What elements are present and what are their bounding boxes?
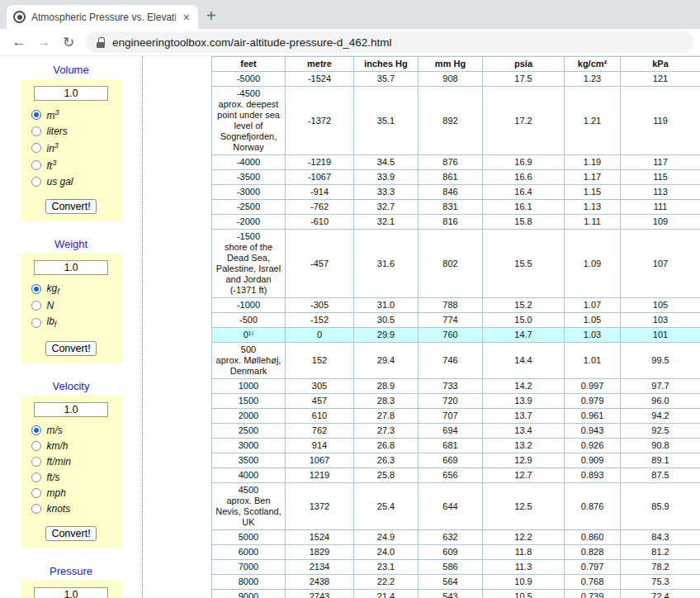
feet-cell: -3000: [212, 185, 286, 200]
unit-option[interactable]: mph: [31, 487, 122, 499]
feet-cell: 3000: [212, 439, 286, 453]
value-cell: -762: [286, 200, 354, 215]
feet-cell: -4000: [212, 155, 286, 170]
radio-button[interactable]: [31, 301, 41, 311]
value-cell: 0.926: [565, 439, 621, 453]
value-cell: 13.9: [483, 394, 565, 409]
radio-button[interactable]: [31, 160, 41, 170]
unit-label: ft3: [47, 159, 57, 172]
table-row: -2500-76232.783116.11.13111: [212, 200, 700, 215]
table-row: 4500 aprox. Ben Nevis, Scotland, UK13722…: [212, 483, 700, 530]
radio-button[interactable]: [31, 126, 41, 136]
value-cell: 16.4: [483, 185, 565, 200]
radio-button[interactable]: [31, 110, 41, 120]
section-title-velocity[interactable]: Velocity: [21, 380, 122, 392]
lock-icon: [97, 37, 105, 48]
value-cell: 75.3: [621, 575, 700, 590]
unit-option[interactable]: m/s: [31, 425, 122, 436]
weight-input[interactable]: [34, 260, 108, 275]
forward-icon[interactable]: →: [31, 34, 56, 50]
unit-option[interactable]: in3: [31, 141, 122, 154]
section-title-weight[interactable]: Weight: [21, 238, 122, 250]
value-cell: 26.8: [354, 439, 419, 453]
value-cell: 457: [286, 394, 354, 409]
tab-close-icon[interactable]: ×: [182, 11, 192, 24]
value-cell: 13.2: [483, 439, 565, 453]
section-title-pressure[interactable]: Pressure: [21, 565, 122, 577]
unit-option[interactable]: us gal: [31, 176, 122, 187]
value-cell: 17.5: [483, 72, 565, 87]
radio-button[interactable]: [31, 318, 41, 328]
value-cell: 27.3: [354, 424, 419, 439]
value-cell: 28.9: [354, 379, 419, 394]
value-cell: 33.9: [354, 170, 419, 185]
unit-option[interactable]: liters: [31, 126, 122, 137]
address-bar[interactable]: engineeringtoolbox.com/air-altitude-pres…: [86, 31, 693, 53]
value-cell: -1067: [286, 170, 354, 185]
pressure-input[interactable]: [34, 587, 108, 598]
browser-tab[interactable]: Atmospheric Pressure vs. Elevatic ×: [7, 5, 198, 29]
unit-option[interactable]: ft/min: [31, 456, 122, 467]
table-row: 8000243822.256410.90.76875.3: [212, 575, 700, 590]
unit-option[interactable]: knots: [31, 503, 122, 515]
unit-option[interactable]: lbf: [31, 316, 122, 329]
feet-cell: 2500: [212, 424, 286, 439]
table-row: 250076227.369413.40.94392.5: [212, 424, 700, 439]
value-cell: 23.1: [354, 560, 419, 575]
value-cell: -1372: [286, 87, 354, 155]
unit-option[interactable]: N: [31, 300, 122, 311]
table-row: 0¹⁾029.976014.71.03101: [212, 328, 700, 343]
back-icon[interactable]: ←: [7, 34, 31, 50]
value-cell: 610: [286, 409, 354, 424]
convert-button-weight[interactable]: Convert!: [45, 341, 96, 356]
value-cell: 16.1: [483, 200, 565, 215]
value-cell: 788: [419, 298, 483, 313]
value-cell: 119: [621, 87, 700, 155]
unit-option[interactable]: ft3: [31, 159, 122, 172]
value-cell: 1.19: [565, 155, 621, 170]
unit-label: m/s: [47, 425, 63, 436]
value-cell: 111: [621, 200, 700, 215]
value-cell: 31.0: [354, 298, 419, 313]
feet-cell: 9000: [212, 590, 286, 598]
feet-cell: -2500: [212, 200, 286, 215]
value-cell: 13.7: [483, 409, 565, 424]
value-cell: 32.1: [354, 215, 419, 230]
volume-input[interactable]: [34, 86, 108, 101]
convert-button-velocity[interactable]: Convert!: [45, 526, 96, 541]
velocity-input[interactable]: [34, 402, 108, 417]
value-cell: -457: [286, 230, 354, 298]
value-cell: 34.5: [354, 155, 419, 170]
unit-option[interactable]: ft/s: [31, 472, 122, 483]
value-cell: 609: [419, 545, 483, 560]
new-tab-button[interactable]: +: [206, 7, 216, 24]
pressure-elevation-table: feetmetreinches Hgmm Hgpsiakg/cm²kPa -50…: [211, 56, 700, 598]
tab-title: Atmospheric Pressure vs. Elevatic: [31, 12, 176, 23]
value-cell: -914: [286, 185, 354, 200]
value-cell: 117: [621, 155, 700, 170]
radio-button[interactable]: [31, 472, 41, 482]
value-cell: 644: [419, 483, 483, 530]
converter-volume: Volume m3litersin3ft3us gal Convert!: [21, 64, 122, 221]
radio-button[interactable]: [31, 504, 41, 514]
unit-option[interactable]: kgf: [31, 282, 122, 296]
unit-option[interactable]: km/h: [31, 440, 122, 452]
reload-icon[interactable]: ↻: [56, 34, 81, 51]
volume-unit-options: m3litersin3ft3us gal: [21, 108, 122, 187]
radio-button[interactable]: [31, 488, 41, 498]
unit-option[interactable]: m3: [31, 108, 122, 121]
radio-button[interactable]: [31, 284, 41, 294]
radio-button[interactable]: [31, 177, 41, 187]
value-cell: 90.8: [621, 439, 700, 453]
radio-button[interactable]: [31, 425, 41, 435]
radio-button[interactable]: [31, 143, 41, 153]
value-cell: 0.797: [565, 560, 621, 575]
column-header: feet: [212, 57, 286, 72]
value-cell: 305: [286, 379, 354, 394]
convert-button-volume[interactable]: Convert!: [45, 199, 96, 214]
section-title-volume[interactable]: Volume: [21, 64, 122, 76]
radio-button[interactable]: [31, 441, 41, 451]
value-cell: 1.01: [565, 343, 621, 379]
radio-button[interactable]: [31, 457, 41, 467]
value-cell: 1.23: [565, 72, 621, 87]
-=-=-=-=-
PROMPT:
Select every line of the material above holding the word "label" and copy it.

EXERCISE RESPONSE:
unit-label: ft3: [47, 159, 57, 172]
unit-label: m/s: [47, 425, 63, 436]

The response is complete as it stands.